Dive Brief:
- The Food and Drug Administration on Friday approved the first topical gene therapy, clearing a treatment developed by Krystal Biotech for a rare genetic skin disease that causes severe skin blistering and has no cure.
- The redosable treatment, which will be sold by Krystal as Vyjuvek, is for dystrophic epidermolysis bullosa. Its approval was supported by Phase 3 trial data published in The New England Journal of Medicine last December, several months after the company submitted its treatment to the FDA.
- Krystal said it will begin promoting its new treatment ahead of its expected availability beginning in the third quarter. The drug will have a list price of $24,250 per vial, which translates to an estimated steady state cost of $631,000 per patient per year, the company said.
Dive Insight:
Dystrophic epidermolysis bullosa is one of four main types of the disorder. Depending on the inheritance pattern, the condition can be severe and disabling, causing blisters anywhere on the skin from minor trauma and friction.
The form Vyjuvek is cleared to treat is caused by mutations in a gene responsible for encoding collagen, a necessary protein that helps strengthen and stabilize the outer layers of skin.
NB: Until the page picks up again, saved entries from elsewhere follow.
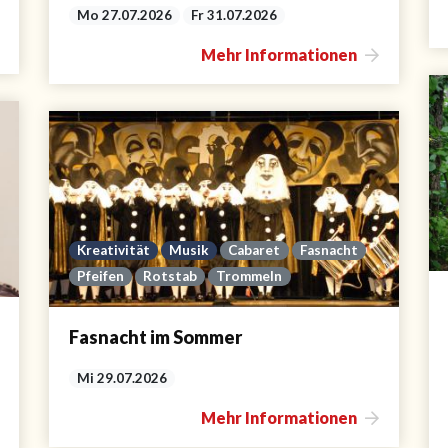
Mo 27.07.2026
Fr 31.07.2026
Mehr Informationen
Kreativität
Musik
Cabaret
Fasnacht
Pfeifen
Rotstab
Trommeln
Fasnacht im Sommer
Mi 29.07.2026
Mehr Informationen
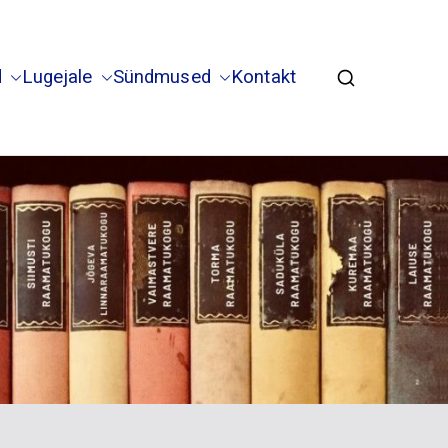
d
Lugejale
Sündmused
Kontakt
la Vaimastvere haruraamatukogud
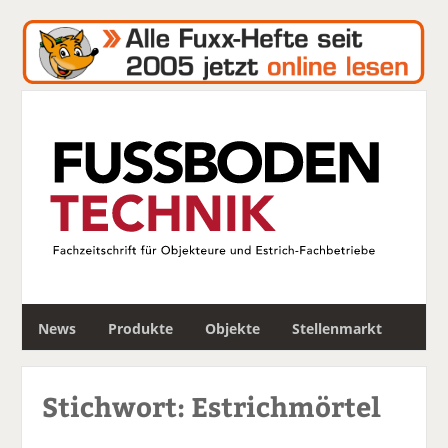
S
News
Produkte
Objekte
Stellenmarkt
u
c
h
Stichwort: Estrichmörtel
e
Vyjuvek is designed to deliver functional copies of the gene, called COL7A1, directly into the wound via a modified herpes simplex virus type 1. The functional gene is meant to produce a type of collagen, thereby promoting wound healing.
Treatment for the disease has been limited to pain and wound management. Vyjyuvek, which is approved for people 6 months of age or older, is mixed with a gel for topical application by a healthcare provider.
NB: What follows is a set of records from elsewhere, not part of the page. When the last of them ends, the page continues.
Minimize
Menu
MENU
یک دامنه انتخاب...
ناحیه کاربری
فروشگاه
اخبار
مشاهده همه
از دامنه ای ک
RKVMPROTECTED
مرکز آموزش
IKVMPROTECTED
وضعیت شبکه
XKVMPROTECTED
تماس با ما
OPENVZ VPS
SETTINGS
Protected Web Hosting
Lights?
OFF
“Until now, doctors and nurses had no way to stop blisters and wounds from developing on dystrophic EB patient skin and all we could do was to give them bandages and helplessly watch as new blisters formed,” said Peter Marinkovich, and investigator in Krystal’s trial and director of the Blistering Disease Clinic at Stanford Health Care, in a statement provided by the company.
Other biotechnology companies have also targeted epidermolysis bullosa, or EB. One, Amicus Therapeutics, discontinued its research for a drug for dystrophic EB after negative results in a Phase 3 study five years ago. Another, Abeona Therapeutics, is working toward submitting its cell therapy for the disease to the FDA this year.
Earlier in development, a new company called Telaria is working on its own gene therapy using herpes simplex viral vectors.
Krystal’s treatment is the sixth gene therapy approved in the U.S. to treat an inherited disease. The drug follows Zolgensma, Luxturna, Zynteglo, Skysona and Hemgenix onto the market.
Krystal’s shares rose by more than 15% through noon Monday, trading above $110 apiece.